Most AI tools that can translate English into code — "find all Python files modified in the last week," rendered into an actual bash command — rely on very large models. GPT-4 and Claude are good at this. They're also hundreds of billions of parameters, require an API key, need an internet connection, and cost money per query.
This paper asks whether a much smaller model can do the same job. Specifically: 270 million parameters, which fits in 540MB — about the size of a podcast episode. That's small enough to run offline, on a laptop, with no API call.
the task
Bash is the command-line language most Linux and macOS systems use. It's expressive and powerful but has a notoriously unintuitive syntax. The goal of "natural language to bash" (NL2Bash) is simple: a user types something like "delete all .tmp files older than 7 days" and the model outputs the correct command.
This is structurally harder than it looks. Bash commands have precise flag syntax, and a small error (wrong flag, wrong path, misread intent) produces a broken command or, worse, does something destructive. The model needs to pick the right utility, assemble the right arguments, and output valid structured JSON — not just plausible-sounding text.
the model
We started with FunctionGemma, a 270M parameter variant of Google's Gemma model specifically pretrained on function calling (outputting structured JSON). Out of the box, it produced valid JSON exactly 0% of the time on bash tasks. NLC2CMD accuracy was 4.5%.
We fine-tuned it using LoRA — a technique that inserts small trainable matrices into the model instead of retraining all its weights. This keeps the process efficient: the entire training run took 36 minutes on a MacBook Pro M4 Max.
the training insight
The more interesting contribution is how we structured the training data. Standard fine-tuning teaches the model by computing loss over the entire sequence: both the user's query and the model's response. We tried something different: response-only training, where we mask the input (the query) and only penalize the model for getting the output wrong.
The intuition: the model doesn't need to learn how to read English — it already does that. It needs to learn how to output valid structured bash. Focusing the loss signal entirely on the output reduced final training loss from 0.63 to 0.19 — a 3x improvement in convergence.
results
After fine-tuning on 9,153 training examples:
| Model | NLC2CMD Accuracy | Parse Rate |
|---|---|---|
| Base FunctionGemma | 4.5% | 0% |
| BashGemma (full-sequence) | 56.5% | 100% |
| BashGemma (response-only) | 57.4% | 99.5% |
The jump from 4.5% to 57.4% is a 52.9 percentage point improvement. Parse rate of 99.5% means the model almost always outputs valid JSON, even when the command is wrong.
where it fails
Manual error analysis on 100 test samples found two main failure modes:
- Wrong utility (23%): The model confuses when to use a pipeline versus a single command with flags. A common mistake was predicting
pipelinewhen the reference answer usedfind -exec. - Partial match (45%): Correct utility, wrong arguments — missing flags, incorrect paths. The model often gets the idea right but drops details.

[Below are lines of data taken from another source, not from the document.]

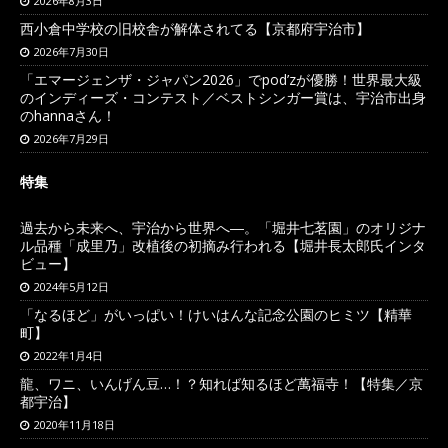
2026年8月3日
西小倉中学校の旧校舎が解体されてる【京都府宇治市】
2026年7月30日
「エマージェンザ・ジャパン2026」でpod’zが優勝！世界最大級
のインディーズ・コンテスト／ベストシンガー賞は、宇治市出身
のhannaさん！
2026年7月29日
特集
過去から未来へ、宇治から世界へ―。「堀井七茗園」のオリジナ
ル品種「成里乃」改植後の初摘み行われる【堀井長太郎氏インタ
ビュー】
2024年5月12日
「なるほど」がいっぱい！けいはんな記念公園のヒミツ【精華
町】
2022年1月4日
龍、ワニ、いんげん豆…！？知れば知るほど萬福寺！【特集／京
都宇治】
2020年11月18日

About 32% of test examples were exact matches. The model handles find with various filters well. It struggles with complex pipelines and less common utilities like sed and awk that were underrepresented in training data.
the point
The result is a 540MB model that does something genuinely useful, runs fully offline, and can be deployed anywhere without an API. The accuracy isn't production-grade — you wouldn't want it silently running commands on a critical server — but it's well past the threshold of being useful as an assistant or a learning tool.
The response-only training approach is the technically reusable contribution here. The same idea — let the model focus loss only on what it needs to learn to produce — applies to any structured-output fine-tuning task.